For the school year 2002-2003, Ms. Frazier enrolled both children in Flint Hill School at a total tuition cost of $24,000.00, payable at the rate of $2,400.00 per month for ten months. Neither party objects to the tuition payments5 being included in the child support calculation. They disagree on how to include it in the calculation.
Ms. Frazier argues that the fall monthly payment of $2,400.00 should be included in deviating from the presumptive amount. Mr. Frazier argues that the total tuition cost of $24,000.00 should be spread out over the year, and include only $2,000.00 per month in the calculation.
Because the obligation of $2,400.00 per month is the actual obligation for the next ten months and that amount must be paid per month to keep the children in school, it is fairer to include the full $2,400.00 in the child support calculation.

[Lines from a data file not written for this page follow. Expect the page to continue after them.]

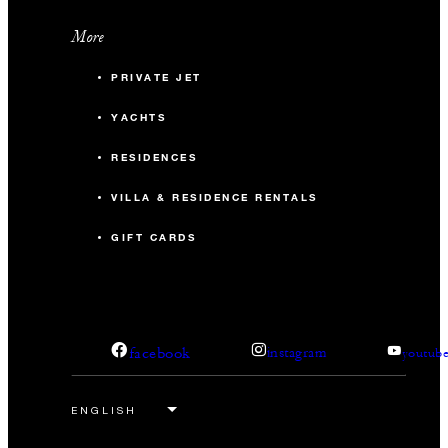
More
PRIVATE JET
YACHTS
RESIDENCES
VILLA & RESIDENCE RENTALS
GIFT CARDS
facebook
instagram
youtub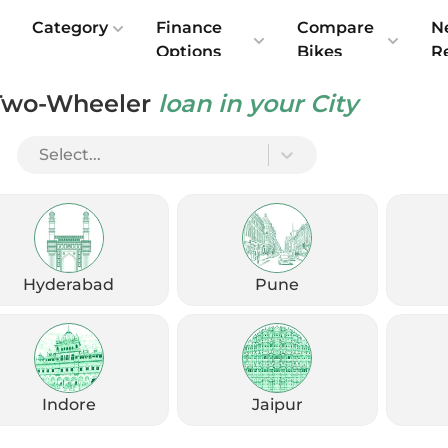
e
Category
Finance
Compare
N
Options
Bikes
R
Two-Wheeler
loan in your City
Select...
Hyderabad
Pune
Indore
Jaipur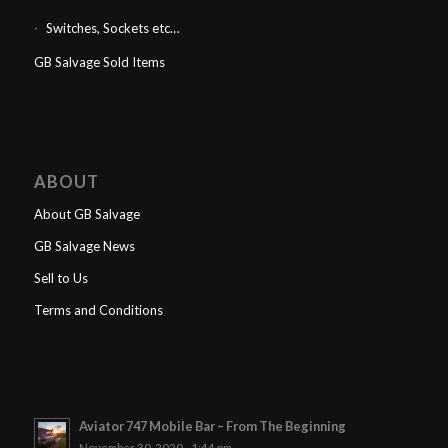
Switches, Sockets etc…
GB Salvage Sold Items
ABOUT
About GB Salvage
GB Salvage News
Sell to Us
Terms and Conditions
Aviator 747 Mobile Bar – From The Beginning
November 30, 2020 - 1:44 pm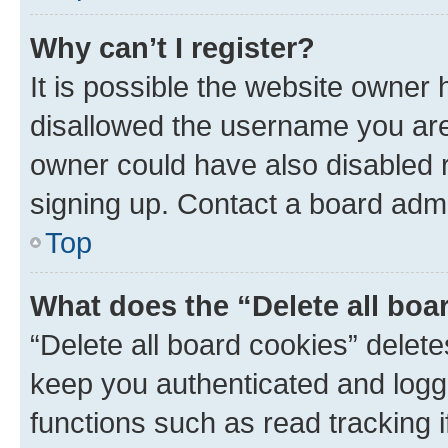
Why can’t I register?
It is possible the website owner
disallowed the username you are 
owner could have also disabled r
signing up. Contact a board admi
Top
What does the “Delete all boa
“Delete all board cookies” dele
keep you authenticated and logge
functions such as read tracking 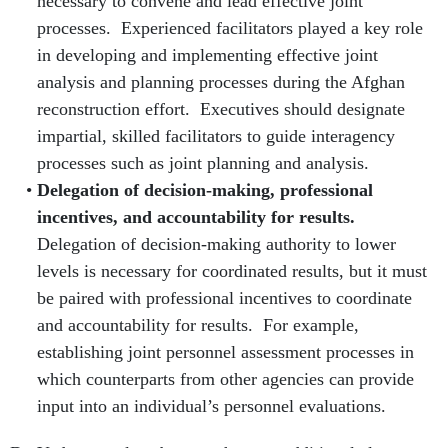
necessary to convene and lead effective joint
processes. Experienced facilitators played a key role
in developing and implementing effective joint
analysis and planning processes during the Afghan
reconstruction effort. Executives should designate
impartial, skilled facilitators to guide interagency
processes such as joint planning and analysis.
Delegation of decision-making, professional
incentives, and accountability for results.
Delegation of decision-making authority to lower
levels is necessary for coordinated results, but it must
be paired with professional incentives to coordinate
and accountability for results. For example,
establishing joint personnel assessment processes in
which counterparts from other agencies can provide
input into an individual’s personnel evaluations.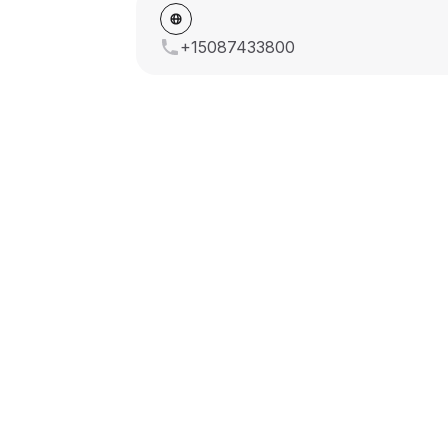
+15087433800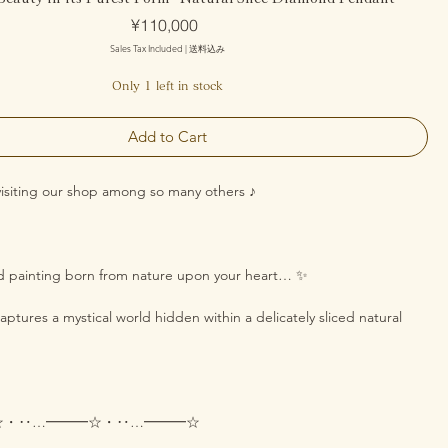
Price
¥110,000
Sales Tax Included
|
送料込み
Only 1 left in stock
Add to Cart
visiting our shop among so many others ♪
nd painting born from nature upon your heart… ✨
ptures a mystical world hidden within a delicately sliced natural
☆・‥…━━━☆・‥…━━━☆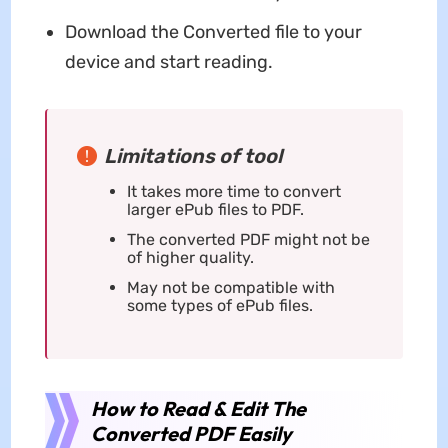
Download the Converted file to your
device and start reading.
Limitations of tool
It takes more time to convert
larger ePub files to PDF.
The converted PDF might not be
of higher quality.
May not be compatible with
some types of ePub files.
How to Read & Edit The
Converted PDF Easily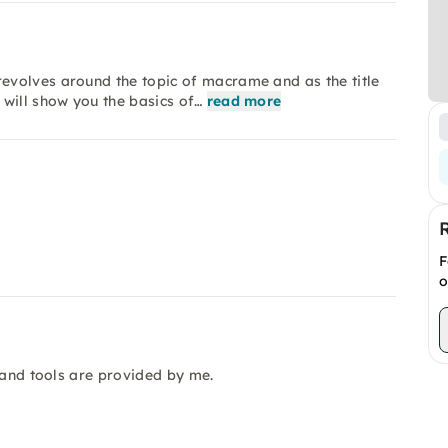
evolves around the topic of macrame and as the title
 will show you the basics of…
read more
F
o
 and tools are provided by me.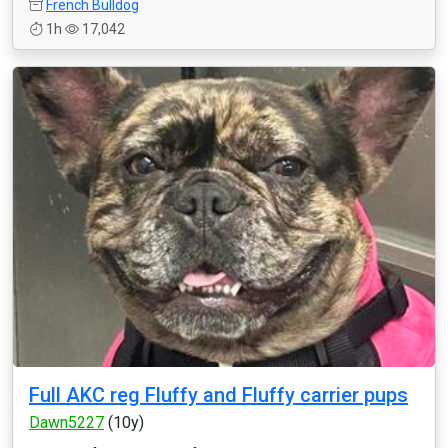
French Bulldog
1h
17,042
Full AKC reg Fluffy and Fluffy carrier pups
Dawn5227
(10y)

Mr. Frazier’s pendente lite child support obligation is $2,414.00 per month commencing June 10,2002, when Ms. Frazier’s pendente lite motion was filed, as shown on the attached Child Support Guideline Worksheet.
Health Insurance
Mr. Frazier is ordered to maintain Ms. Frazier and the children on his health insurance policy.
Life Insurance
Mr. Frazier is ordered to maintain all existing policies of life insurance on his life with the children as beneficiaries of such policies. He may name a trustee for the children as the beneficiary of any policy.
Injunction
Each party is enjoined and restrained from harassing, molesting, or interfering with the other in person or by telephone, directly or indirectly.